*** DATASET EXCERPTS Section Begins ***

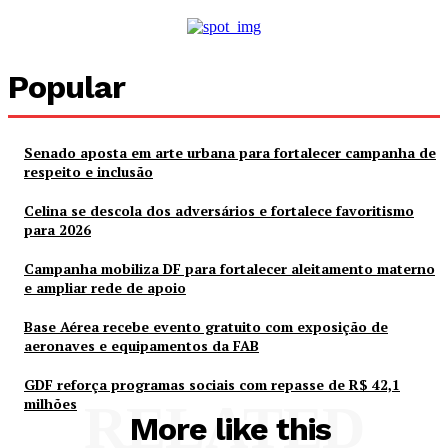
Popular
Senado aposta em arte urbana para fortalecer campanha de
respeito e inclusão
Celina se descola dos adversários e fortalece favoritismo
para 2026
Campanha mobiliza DF para fortalecer aleitamento materno
e ampliar rede de apoio
Base Aérea recebe evento gratuito com exposição de
aeronaves e equipamentos da FAB
GDF reforça programas sociais com repasse de R$ 42,1
milhões
RELATED
More like this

*** DATASET EXCERPTS Section Ends ***

• _WORK TO COMPLETE_
Reproduce the listing above exactly, without a single picture.

• _SOLVED PROBLEM_
Popular
Senado aposta em arte urbana para fortalecer campanha de
respeito e inclusão
Celina se descola dos adversários e fortalece favoritismo
para 2026
Campanha mobiliza DF para fortalecer aleitamento materno
e ampliar rede de apoio
Base Aérea recebe evento gratuito com exposição de
aeronaves e equipamentos da FAB
GDF reforça programas sociais com repasse de R$ 42,1
milhões
RELATED
More like this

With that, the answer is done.